Architects dream of building the City on a Hill. Deep down inside, every designer believes that she can make a place that would not just be of the righteous, as St. Augustine hoped, or the Puritan’s beacon of doctrinaire faith—but rather a beautiful place. Rarely do architects get to build anything large enough to realize their dreams, and when they do, more often than not, the inhabited reality does not live up to the hoped-for vision.
Carl Laubin, who calls himself an “architectural artist,” has assembled such a vision, commissioned by the Notre Dame School of Architecture. Laubin's City on a Hill is not entirely his, however. Rather, it is an assembly of Neoclassical buildings designed by ten years' worth of winners of the Richard H. Driehaus Prize
The painting reminds me not so much of Greece or Rome, however, as of Istanbul, perhaps seen from the back of the Golden Horn looking towards the Hagia Sofia. Colonnaded, pedimented, and gridded buildings tumble down a hill facing a curving waterway. What they do not do is cohere, which is usually one of the arguments classicists make for the virtues of their manner of creating architecture. Laubin has painted the different structures, which range from a small mosque in the foreground, to colleges, office buildings, and private homes, at different scales; and despite some attempts to create a relationship between them, they assert themselves mainly as beautiful objects. Many have porticoes and verandas, opening themselves up to what must be a forgiving climate, though their overall masses appear rather closed.
I was reminded of Laubin’s collage, so seductive and wistful, when I was viewing Cyprien Gaillard’s videos. In one, a friend dives into the equally alluring pool in front of a housing project designed by Ricardo Bofill outside of Paris ( The Lake Arches, 2007).

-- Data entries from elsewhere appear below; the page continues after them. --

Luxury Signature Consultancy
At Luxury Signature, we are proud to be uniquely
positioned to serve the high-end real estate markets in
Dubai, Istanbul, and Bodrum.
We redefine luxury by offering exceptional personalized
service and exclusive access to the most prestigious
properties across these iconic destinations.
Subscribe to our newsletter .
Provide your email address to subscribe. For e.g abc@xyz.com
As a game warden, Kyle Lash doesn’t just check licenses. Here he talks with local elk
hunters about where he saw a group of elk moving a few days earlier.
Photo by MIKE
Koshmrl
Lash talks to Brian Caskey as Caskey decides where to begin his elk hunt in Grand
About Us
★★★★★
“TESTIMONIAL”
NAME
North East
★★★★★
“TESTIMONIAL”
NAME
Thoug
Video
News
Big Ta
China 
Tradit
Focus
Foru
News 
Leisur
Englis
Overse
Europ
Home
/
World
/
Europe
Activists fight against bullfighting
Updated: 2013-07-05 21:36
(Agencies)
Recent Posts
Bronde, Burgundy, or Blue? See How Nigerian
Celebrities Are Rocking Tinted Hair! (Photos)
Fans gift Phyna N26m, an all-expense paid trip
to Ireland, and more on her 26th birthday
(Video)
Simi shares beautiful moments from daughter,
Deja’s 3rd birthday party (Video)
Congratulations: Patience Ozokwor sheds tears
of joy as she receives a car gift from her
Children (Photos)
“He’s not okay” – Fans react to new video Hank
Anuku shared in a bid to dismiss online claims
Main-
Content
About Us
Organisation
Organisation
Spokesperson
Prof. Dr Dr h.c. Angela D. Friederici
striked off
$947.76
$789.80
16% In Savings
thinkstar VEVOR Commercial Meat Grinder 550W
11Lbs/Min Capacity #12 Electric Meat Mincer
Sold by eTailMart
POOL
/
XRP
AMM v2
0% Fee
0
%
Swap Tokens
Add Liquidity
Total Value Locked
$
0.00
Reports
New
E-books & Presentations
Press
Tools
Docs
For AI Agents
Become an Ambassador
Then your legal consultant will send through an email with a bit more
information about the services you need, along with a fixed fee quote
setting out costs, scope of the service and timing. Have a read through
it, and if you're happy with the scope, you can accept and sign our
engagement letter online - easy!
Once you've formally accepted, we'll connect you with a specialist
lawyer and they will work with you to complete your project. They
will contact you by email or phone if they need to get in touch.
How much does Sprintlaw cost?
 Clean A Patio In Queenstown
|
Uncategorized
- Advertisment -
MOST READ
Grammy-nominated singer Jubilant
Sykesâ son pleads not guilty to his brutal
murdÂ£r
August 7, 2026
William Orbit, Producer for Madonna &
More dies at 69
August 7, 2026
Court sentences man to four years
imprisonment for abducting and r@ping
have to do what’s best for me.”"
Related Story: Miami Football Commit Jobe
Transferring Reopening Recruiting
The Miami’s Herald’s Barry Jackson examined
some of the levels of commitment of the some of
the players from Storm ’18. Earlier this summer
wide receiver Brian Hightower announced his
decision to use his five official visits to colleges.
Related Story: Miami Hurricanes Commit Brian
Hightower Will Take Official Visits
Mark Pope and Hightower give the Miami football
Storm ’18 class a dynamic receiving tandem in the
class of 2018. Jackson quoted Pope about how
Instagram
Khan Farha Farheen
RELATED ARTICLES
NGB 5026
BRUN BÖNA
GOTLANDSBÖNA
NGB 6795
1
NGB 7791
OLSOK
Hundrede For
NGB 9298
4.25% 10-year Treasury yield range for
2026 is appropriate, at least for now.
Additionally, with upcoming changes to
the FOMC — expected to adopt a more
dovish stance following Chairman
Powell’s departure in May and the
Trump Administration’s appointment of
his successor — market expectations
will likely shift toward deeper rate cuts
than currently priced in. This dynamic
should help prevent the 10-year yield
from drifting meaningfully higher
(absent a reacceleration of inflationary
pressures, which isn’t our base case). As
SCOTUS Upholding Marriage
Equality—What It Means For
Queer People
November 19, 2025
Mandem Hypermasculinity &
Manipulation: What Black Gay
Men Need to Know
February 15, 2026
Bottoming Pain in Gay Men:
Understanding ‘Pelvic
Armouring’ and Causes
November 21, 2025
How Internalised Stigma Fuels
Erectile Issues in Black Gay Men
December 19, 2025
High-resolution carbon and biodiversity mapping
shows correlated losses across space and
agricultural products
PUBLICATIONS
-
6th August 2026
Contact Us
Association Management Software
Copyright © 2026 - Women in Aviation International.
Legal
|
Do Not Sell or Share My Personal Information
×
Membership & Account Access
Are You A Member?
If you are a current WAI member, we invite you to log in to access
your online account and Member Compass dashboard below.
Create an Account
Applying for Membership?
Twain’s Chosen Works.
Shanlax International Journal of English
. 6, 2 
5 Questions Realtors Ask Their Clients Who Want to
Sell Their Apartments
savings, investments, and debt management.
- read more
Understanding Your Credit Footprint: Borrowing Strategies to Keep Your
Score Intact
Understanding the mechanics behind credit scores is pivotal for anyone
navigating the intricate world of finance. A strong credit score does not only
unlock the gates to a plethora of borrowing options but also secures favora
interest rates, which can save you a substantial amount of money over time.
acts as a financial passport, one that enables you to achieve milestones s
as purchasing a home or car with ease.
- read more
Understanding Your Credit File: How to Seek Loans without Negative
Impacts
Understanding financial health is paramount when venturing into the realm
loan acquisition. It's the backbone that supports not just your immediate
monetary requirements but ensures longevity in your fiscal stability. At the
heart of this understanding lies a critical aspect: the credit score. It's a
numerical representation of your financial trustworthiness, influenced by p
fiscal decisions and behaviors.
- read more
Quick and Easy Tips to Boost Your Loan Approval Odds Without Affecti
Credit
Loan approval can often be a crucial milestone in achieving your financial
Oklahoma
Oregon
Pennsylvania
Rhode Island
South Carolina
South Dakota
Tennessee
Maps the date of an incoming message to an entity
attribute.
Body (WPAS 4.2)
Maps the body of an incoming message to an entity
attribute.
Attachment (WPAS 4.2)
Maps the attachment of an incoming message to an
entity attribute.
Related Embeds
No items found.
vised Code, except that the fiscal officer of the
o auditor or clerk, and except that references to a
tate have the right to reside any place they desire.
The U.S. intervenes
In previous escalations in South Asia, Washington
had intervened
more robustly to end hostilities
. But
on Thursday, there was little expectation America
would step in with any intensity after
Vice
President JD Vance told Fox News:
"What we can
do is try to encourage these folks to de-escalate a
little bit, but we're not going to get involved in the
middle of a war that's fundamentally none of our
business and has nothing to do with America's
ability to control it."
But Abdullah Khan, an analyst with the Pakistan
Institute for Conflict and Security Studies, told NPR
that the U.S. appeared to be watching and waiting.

The water’s sweep turns out to be an allusion, and the man emerges with a bloodied nose. Gaillard specializes in tweaking his noses at the utopian impulses of modernism, showing both rebels and frat boys carousing in front of Acapulco resorts ( Cities of Gold and Mirrors, 2005), collaging together photographs of 1960 housing projects with beer labels, or conflating the implosion of the Pruitt-Igoe buildings with Niagara Falls ( Pruitt-Igoe Falls, 2009). He finds beauty not in the posing of perfect structures, but in their decay, destruction, and even inherent violence. His world is rough, falling apart, and more real, but by that token oddly alluring. Perhaps the remoteness of perfection, both in terms of achievability and in its self-enclosed posture, is too alien to us, while the used and the gritty draws out what we want to be. These two impulses come together in the computer-manipulated images of Nicolas Moulin, a French artist who now works in Berlin. After a recent sojourn in Sheffield, England, he photographed the Brutalist housing estates there, then turned them into ghostly places waiting to be reoccupied after some future apocalypse. In another recent project, he replaced the bases of the buildings along the Hausmannian boulevards of Paris with concrete walls, floating their filigreed façades over a zone of exclusion that recalled both prison walls and the abstractions of modern sculpture. In other artworks, he envisions sci-fi structures that extend the reach of the kind of 1970s skyscrapers, apartment blocks, and civic institutions that gave concrete form to social cohesion into monuments memorializing their own brute power.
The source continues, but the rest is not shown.